Cell cycle regulation and tumor development
Our group is interested in deciphering the mechanisms by which cell cycle regulators mediate cellular proliferation and cell fate, including the dysregulations that contribute to oncogenesis and to tissue atrophy. We use a combination of transcriptomic and proteomic approaches together with diverse cellular and mouse models to investigate the relevance of the Retinoblastoma/E2F pathway in DNA metabolism, genome stability, and in the maintenance of quiescent and differentiated states in cells.
Our main lines of research:
1. Mechanisms governed by E2F factors to control DNA metabolism
We aim to explore the role that the E2F family of transcription factors has in the control of DNA metabolism in both normal and tumor cells. Our research group showed that E2F family members (E2F1, E2F2, E2F7) are essential for controlling DNA replication, repair and maintenance (Iglesias et al. 2010; Mitxelena et al. 2016, 2018). The finding of genomic instability after E2F depletion in mouse models and in tumor cell lines has allowed us to identify a set of E2F-regulated metabolic enzymes that supply the cell with precursors for DNA replication. We are currently characterizing in detail the transcriptional regulation of genes involved in DNA metabolism by E2F family members, including the identification of key regulatory sequences in gene promoters and detection of possible co-regulatory proteins. We are also studying the impact of over-expression of these genes in resistance to chemotherapy, and assessing novel approaches of inhibiting the activity of these E2F-target enzymes to be used as a therapeutic strategy in the treatment of cancer.
Role of E2F factors in the maintenance of differentiated phenotypes and suppression of mesenchymal traits
We have previously reported that E2F1 and E2F2 factors are critical for the maintenance of pancreatic homeostasis, and that targeted inactivation of these factors results in loss of pancreatic differentiation and in acquisition of mesenchymal traits (Iglesias et al, 2004, 2015). Our more recent data suggest that E2F1/E2F2 activity negatively controls EMT-like phenotypes, however, how E2F factors abrogate cell state changes and the impact of these novel functions of E2F1/E2F2 factors in cancer cell biology remains to be resolved. Some of the approaches to study this objective involve the characterization of well-established EMT and stemness features, the study of E2F1/E2F2-dependent transcriptional profiles that maintain the epithelial architecture and abrogate cell rewiring towards mesenchymal forms, the identification of locus-specific protein complexes associated with E2F1/E2F2 that mediate non-canonical E2F functions, and elucidating the contribution of E2F in modulating the tumorigenic potential.

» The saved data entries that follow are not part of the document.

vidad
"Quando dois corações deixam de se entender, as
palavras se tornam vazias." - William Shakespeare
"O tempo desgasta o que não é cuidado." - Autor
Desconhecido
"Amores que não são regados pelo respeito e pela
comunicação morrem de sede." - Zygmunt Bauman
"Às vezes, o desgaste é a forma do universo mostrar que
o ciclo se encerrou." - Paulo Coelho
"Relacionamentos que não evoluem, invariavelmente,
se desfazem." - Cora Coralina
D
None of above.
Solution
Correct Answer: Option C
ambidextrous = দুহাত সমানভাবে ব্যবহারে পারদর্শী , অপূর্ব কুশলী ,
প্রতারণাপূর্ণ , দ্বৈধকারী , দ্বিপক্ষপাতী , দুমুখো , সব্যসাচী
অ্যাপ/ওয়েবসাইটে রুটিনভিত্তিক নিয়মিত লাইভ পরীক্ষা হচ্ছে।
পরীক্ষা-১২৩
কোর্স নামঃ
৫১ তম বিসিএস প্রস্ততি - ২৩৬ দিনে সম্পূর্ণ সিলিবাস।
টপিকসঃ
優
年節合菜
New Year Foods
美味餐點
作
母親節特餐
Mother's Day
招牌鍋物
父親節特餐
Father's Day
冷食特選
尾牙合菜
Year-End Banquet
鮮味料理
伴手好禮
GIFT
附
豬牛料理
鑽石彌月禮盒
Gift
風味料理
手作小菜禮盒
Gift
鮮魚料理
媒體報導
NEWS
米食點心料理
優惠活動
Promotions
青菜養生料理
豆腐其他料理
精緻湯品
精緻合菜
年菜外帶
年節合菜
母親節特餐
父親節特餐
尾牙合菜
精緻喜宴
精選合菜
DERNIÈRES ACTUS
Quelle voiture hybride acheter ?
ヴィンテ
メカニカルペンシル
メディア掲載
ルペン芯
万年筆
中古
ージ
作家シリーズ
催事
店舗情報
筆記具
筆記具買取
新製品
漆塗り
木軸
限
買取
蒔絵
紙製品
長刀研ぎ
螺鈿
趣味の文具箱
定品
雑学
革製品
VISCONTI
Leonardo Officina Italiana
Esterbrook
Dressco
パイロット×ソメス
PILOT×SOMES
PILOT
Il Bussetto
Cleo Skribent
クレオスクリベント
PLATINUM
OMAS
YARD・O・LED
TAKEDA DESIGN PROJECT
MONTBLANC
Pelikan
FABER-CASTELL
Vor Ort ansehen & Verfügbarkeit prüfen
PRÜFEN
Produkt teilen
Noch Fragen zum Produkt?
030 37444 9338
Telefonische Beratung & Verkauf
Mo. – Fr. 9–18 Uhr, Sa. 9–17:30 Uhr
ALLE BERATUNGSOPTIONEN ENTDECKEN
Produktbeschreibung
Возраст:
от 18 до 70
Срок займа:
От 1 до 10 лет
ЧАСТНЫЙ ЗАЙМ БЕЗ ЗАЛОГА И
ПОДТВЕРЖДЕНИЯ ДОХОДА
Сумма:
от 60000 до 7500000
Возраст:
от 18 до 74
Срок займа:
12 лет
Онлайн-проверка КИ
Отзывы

Identification and characterization of novel E2F target genes
We are interested in identifying and characterizing novel E2F target genes of unknown function. A bioinformatic analysis has allowed us to identify several Open-Reading-Frames (ORFs) that are potentially regulated by E2Fs, and whose expression is correlated with cell division and cancer progression. We are currently analyzing the E2F-mediated transcriptional regulation of these ORFs, defining their interactors through proteomic screens, carrying out loss-of-function and gain-of function experiments to determine their biological functions, both in cell cultures and in mice, and characterizing the intracellular signaling pathways altered by overexpression of ORFs that contribute to tumorigenesis.